Is it possible to have an event in JS that fires when the value of a certain variable changes? JQuery is accepted.
Easiest way I have found, starting from this answer:
// variable holding your data
const state = {
count: null,
update() {
console.log(`this gets called and your value is ${this.pageNumber}`);
},
get pageNumber() {
return this.count;
},
set pageNumber(pageNumber) {
this.count = pageNumber;
// here you call the code you need
this.update(this.count);
}
};
And then:
state.pageNumber = 0;
// watch the console
state.pageNumber = 15;
// watch the console
I came here looking for same answer for node js. So here it is
const events = require('events');
const eventEmitter = new events.EventEmitter();
// Createing state to watch and trigger on change
let x = 10 // x is being watched for changes in do while loops below
do {
eventEmitter.emit('back to normal');
}
while (x !== 10);
do {
eventEmitter.emit('something changed');
}
while (x === 10);
What I am doing is setting some event emitters when values are changed and using do while loops to detect it.

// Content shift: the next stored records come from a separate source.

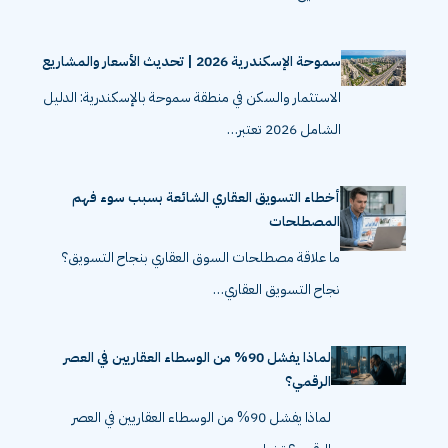
سموحة الإسكندرية 2026 | تحديث الأسعار والمشاريع
الاستثمار والسكن في منطقة سموحة بالإسكندرية: الدليل
الشامل 2026 تعتبر…
أخطاء التسويق العقاري الشائعة بسبب سوء فهم
المصطلحات
ما علاقة مصطلحات السوق العقاري بنجاح التسويق؟
نجاح التسويق العقاري…
لماذا يفشل 90% من الوسطاء العقاريين في العصر
الرقمي؟
لماذا يفشل 90% من الوسطاء العقاريين في العصر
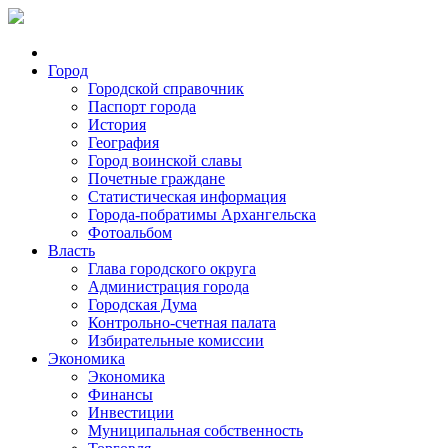
Город
Городской справочник
Паспорт города
История
География
Город воинской славы
Почетные граждане
Статистическая информация
Города-побратимы Архангельска
Фотоальбом
Власть
Глава городского округа
Администрация города
Городская Дума
Контрольно-счетная палата
Избирательные комиссии
Экономика
Экономика
Финансы
Инвестиции
Муниципальная собственность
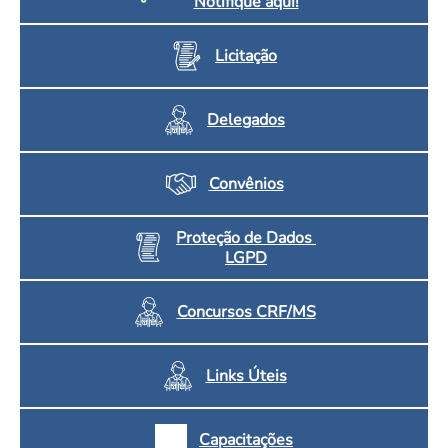
Notifique aqui!
Licitação
Delegados
Convênios
Proteção de Dados
LGPD
Concursos CRF/MS
Links Úteis
Capacitações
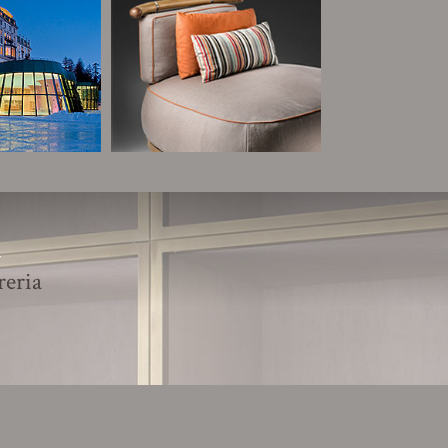
R
reria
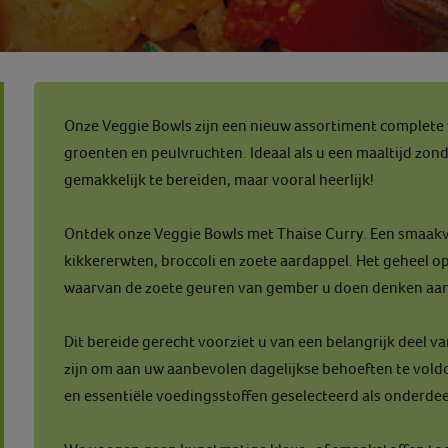
Onze Veggie Bowls zijn een nieuw assortiment complete 
groenten en peulvruchten. Ideaal als u een maaltijd zonder
gemakkelijk te bereiden, maar vooral heerlijk!
Ontdek onze Veggie Bowls met Thaise Curry. Een smaakvo
kikkererwten, broccoli en zoete aardappel. Het geheel o
waarvan de zoete geuren van gember u doen denken aan
Dit bereide gerecht voorziet u van een belangrijk deel v
zijn om aan uw aanbevolen dagelijkse behoeften te voldo
en essentiële voedingsstoffen geselecteerd als onderdee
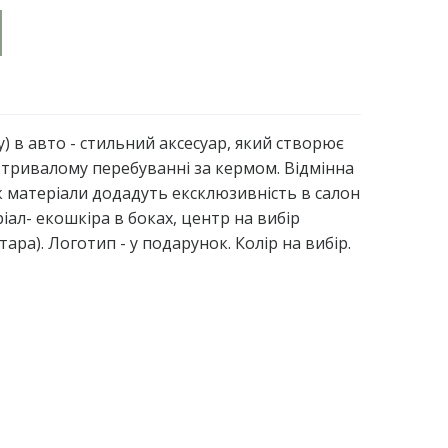
) в авто - стильний аксесуар, який створює
тривалому перебуванні за кермом. Відмінна
ик матеріали додадуть ексклюзивність в салон
ал- екошкіра в боках, центр на вибір
ара). Логотип - у подарунок. Колір на вибір.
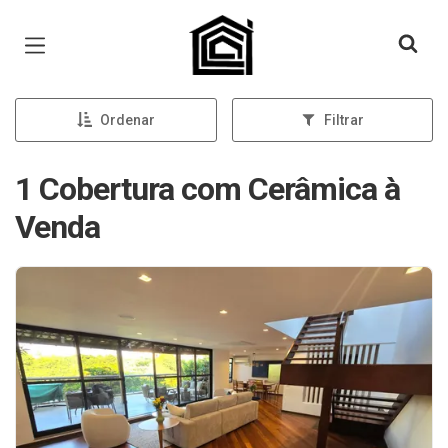
Página inicial
Ordenar
Filtrar
1 Cobertura com Cerâmica à
Venda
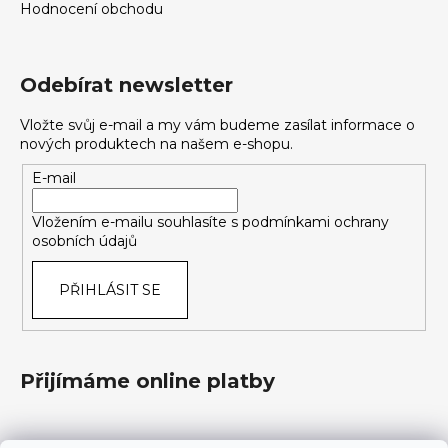
Hodnocení obchodu
Odebírat newsletter
Vložte svůj e-mail a my vám budeme zasílat informace o
nových produktech na našem e-shopu.
E-mail
Vložením e-mailu souhlasíte s
podmínkami ochrany
osobních údajů
PŘIHLÁSIT SE
Přijímáme online platby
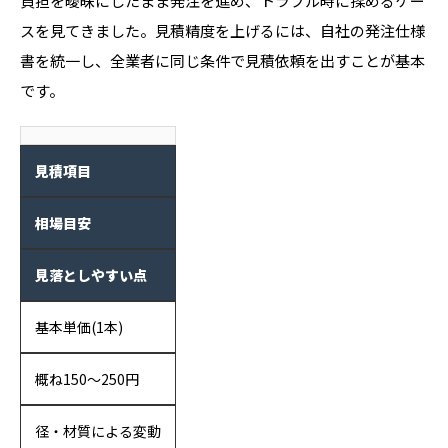
負担を曖昧にしたまま発注を進め、トラブル時に揉めるケー
スを見てきました。見積精度を上げるには、自社の発注仕様
書を統一し、全業者に同じ条件で見積依頼を出すことが基本
です。
見積項目
相場目安
見落としやすい点
基本単価(1本)
概ね150〜250円
径・材質による変動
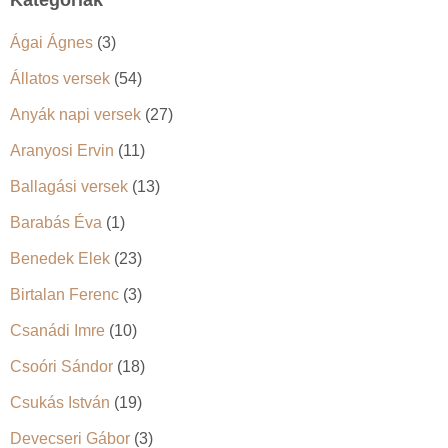
Kategóriák
Ágai Ágnes
(3)
Állatos versek
(54)
Anyák napi versek
(27)
Aranyosi Ervin
(11)
Ballagási versek
(13)
Barabás Éva
(1)
Benedek Elek
(23)
Birtalan Ferenc
(3)
Csanádi Imre
(10)
Csoóri Sándor
(18)
Csukás István
(19)
Devecseri Gábor
(3)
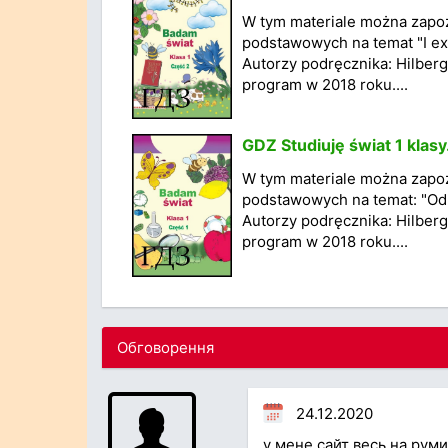
W tym materiale można zapoz
podstawowych na temat "I exp
Autorzy podręcznika: Hilberg
program w 2018 roku....
GDZ Studiuję świat 1 klasy
W tym materiale można zapoz
podstawowych na temat: "Odk
Autorzy podręcznika: Hilberg
program w 2018 roku....
Обговорення
24.12.2020
у мене сайт весь на рум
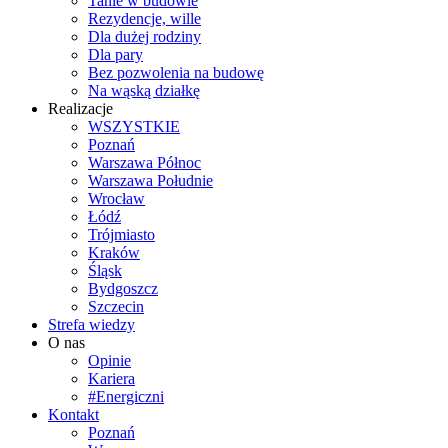
Tanie w budowie
Rezydencje, wille
Dla dużej rodziny
Dla pary
Bez pozwolenia na budowę
Na wąską działkę
Realizacje
WSZYSTKIE
Poznań
Warszawa Północ
Warszawa Południe
Wrocław
Łódź
Trójmiasto
Kraków
Śląsk
Bydgoszcz
Szczecin
Strefa wiedzy
O nas
Opinie
Kariera
#Energiczni
Kontakt
Poznań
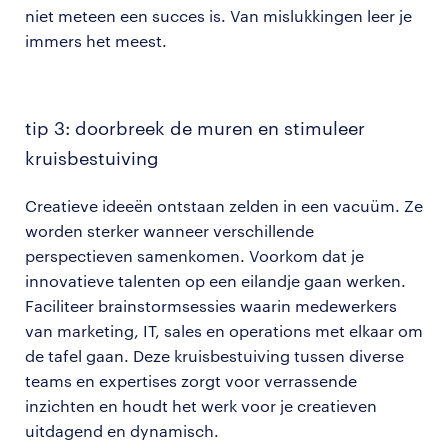
niet meteen een succes is. Van mislukkingen leer je
immers het meest.
tip 3: doorbreek de muren en stimuleer
kruisbestuiving
Creatieve ideeën ontstaan zelden in een vacuüm. Ze
worden sterker wanneer verschillende
perspectieven samenkomen. Voorkom dat je
innovatieve talenten op een eilandje gaan werken.
Faciliteer brainstormsessies waarin medewerkers
van marketing, IT, sales en operations met elkaar om
de tafel gaan. Deze kruisbestuiving tussen diverse
teams en expertises zorgt voor verrassende
inzichten en houdt het werk voor je creatieven
uitdagend en dynamisch.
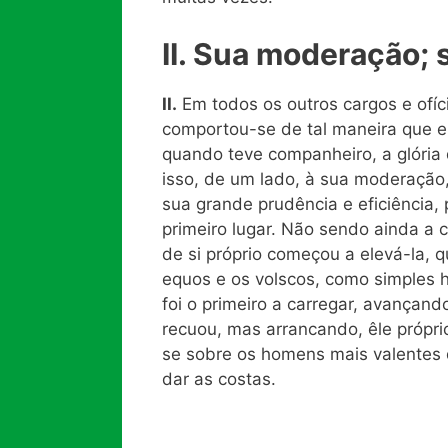
II. Sua moderação; 
II.
Em todos os outros cargos e ofíci
comportou-se de tal maneira que e
quando teve companheiro, a glória 
isso, de um lado, à sua moderação
sua grande prudência e eficiência,
primeiro lugar. Não sendo ainda a ca
de si próprio começou a elevá-la,
equos e os volscos, como simples 
foi o primeiro a carregar, avançand
recuou, mas arrancando, êle próprio
se sobre os homens mais valentes 
dar as costas.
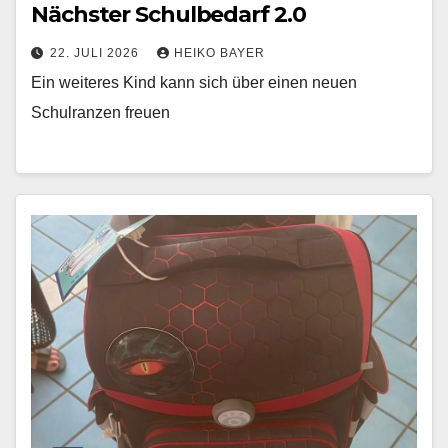
Nächster Schulbedarf 2.0
22. JULI 2026
HEIKO BAYER
Ein weiteres Kind kann sich über einen neuen
Schulranzen freuen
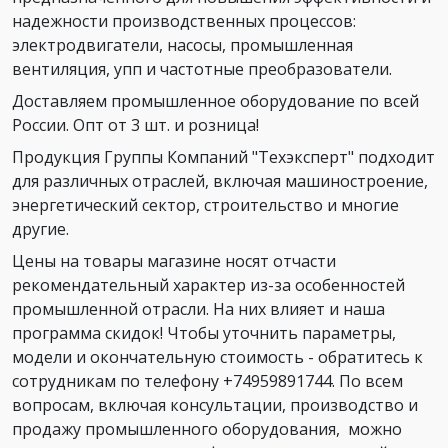
надежности производственных процессов:
электродвигатели, насосы, промышленная
вентиляция, упп и частотные преобразователи.
Доставляем промышленное оборудование по всей
России. Опт от 3 шт. и розница!
Продукция Группы Компаний "Техэксперт" подходит
для различных отраслей, включая машиностроение,
энергетический сектор, строительство и многие
другие.
Цены на товары магазине носят отчасти
рекомендательный характер из-за особенностей
промышленной отрасли. На них влияет и наша
программа скидок! Чтобы уточнить параметры,
модели и окончательную стоимость - обратитесь к
сотрудникам по телефону +74959891744. По всем
вопросам, включая консультации, производство и
продажу промышленного оборудования, можно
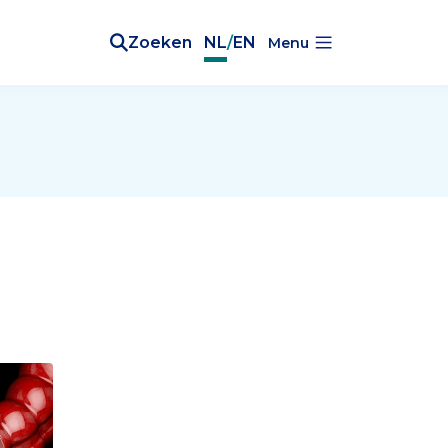
Zoeken
NL
/
EN
Menu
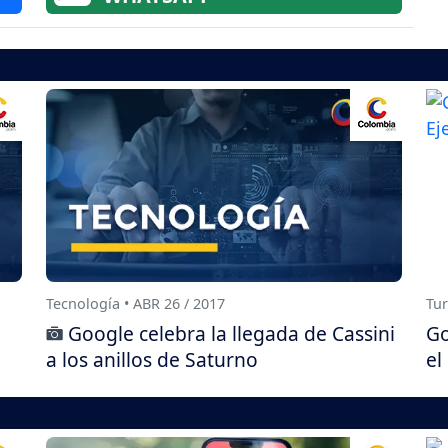
Tecnología • ABR 26 / 2017
Tur
Google celebra la llegada de Cassini
Go
a los anillos de Saturno
el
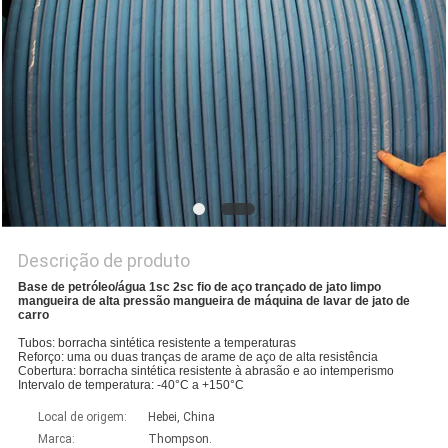
Descrição de produto
Base de petróleo/água 1sc 2sc fio de aço trançado de jato limpo
mangueira de alta pressão mangueira de máquina de lavar de jato de
carro
Tubos: borracha sintética resistente a temperaturas
Reforço: uma ou duas tranças de arame de aço de alta resistência
Cobertura: borracha sintética resistente à abrasão e ao intemperismo
Intervalo de temperatura: -40°C a +150°C
Local de origem:
Hebei, China
Marca:
Thompson.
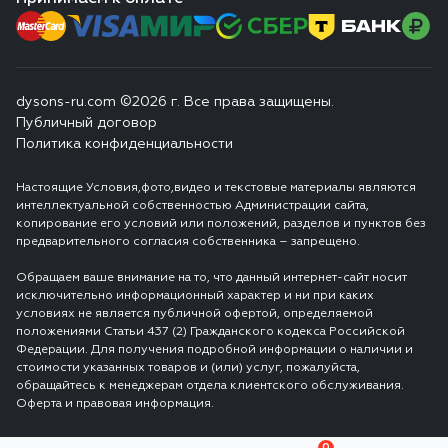
dysons-ru.com ©2026 г. Все права защищены.
Публичный договор
Политика конфиденциальности
Настоящие Условия,фото,видео и текстовые материалы являются
интеллектуальной собственностью Администрации сайта,
копирование его условий или положений, разделов и пунктов без
предварительного согласия собственника – запрещено.
Обращаем ваше внимание на то, что данный интернет-сайт носит
исключительно информационный характер и ни при каких
условиях не является публичной офертой, определяемой
положениями Статьи 437 (2) Гражданского кодекса Российской
Федерации. Для получения подробной информации о наличии и
стоимости указанных товаров и (или) услуг, пожалуйста,
обращайтесь к менеджерам отдела клиентского обслуживания.
Оферта и правовая информация.
0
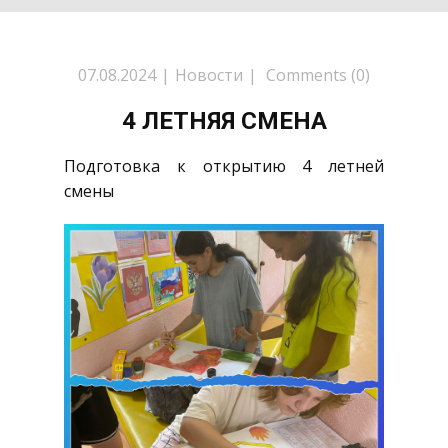
07.08.2024
Новости
Comments (0)
4 ЛЕТНЯЯ СМЕНА
Подготовка к открытию 4 летней
смены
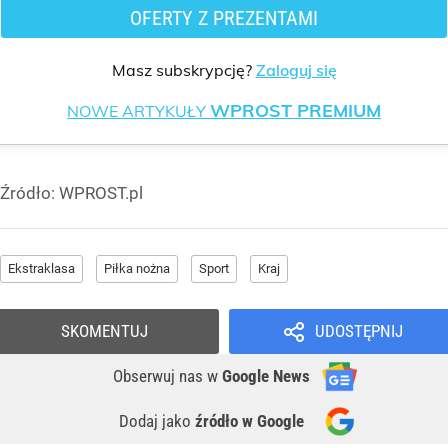
OFERTY Z PREZENTAMI
Masz subskrypcję?
Zaloguj się
WPROST PREMIUM
NOWE ARTYKUŁY
Źródło:
WPROST.pl
Ekstraklasa
Piłka nożna
Sport
Kraj
SKOMENTUJ
UDOSTĘPNIJ
Obserwuj nas
w
Google News
Dodaj jako
źródło w Google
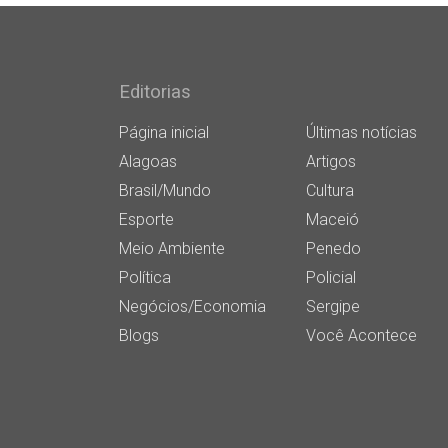
Editorias
Página inicial
Últimas notícias
Alagoas
Artigos
Brasil/Mundo
Cultura
Esporte
Maceió
Meio Ambiente
Penedo
Política
Policial
Negócios/Economia
Sergipe
Blogs
Você Acontece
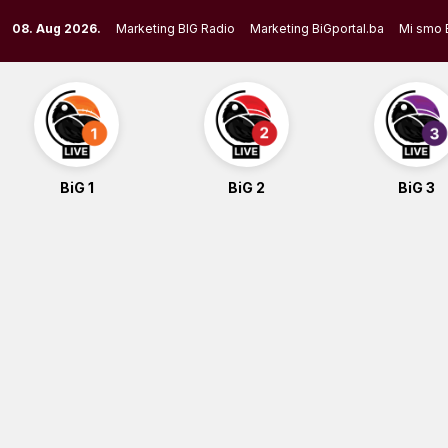
Skip
08. Aug 2026.
Marketing BIG Radio
Marketing BiGportal.ba
Mi smo 
to
content
BiG 1
BiG 2
BiG 3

The functionality you're looking for can be achieved through the use of the "defineProperty()" method--which is only available to modern browsers:
https://developer.mozilla.org/en-US/docs/Web/JavaScript/Reference/Global_Objects/Object/defineProperty
I've written a jQuery extension that has some similar functionality if you need more cross browser support:
https://github.com/jarederaj/jQueue
A small jQuery extension that handles queuing callbacks to the existence of a variable, object, or key. You can assign any number of callbacks to any number of data points that might be affected by processes running in the background. jQueue listens and waits for these data you specify to come into existence and then fires off the correct callback with its arguments.
A rather simple and simplistic solution is to just use a function call to set the value of the global variable, and never set its value directly. This way you have total control:
var globalVar;
function setGlobalVar(value) {
globalVar = value;
console.log("Value of globalVar set to: " + globalVar);
//Whatever else
}
There is no way to enforce this, it just requires programming discipline... though you can use grep
(or something similar) to check that nowhere does your code directly set the value of globalVar
.
Or you could encapsulate it in an object and user getter and setter methods... just a thought.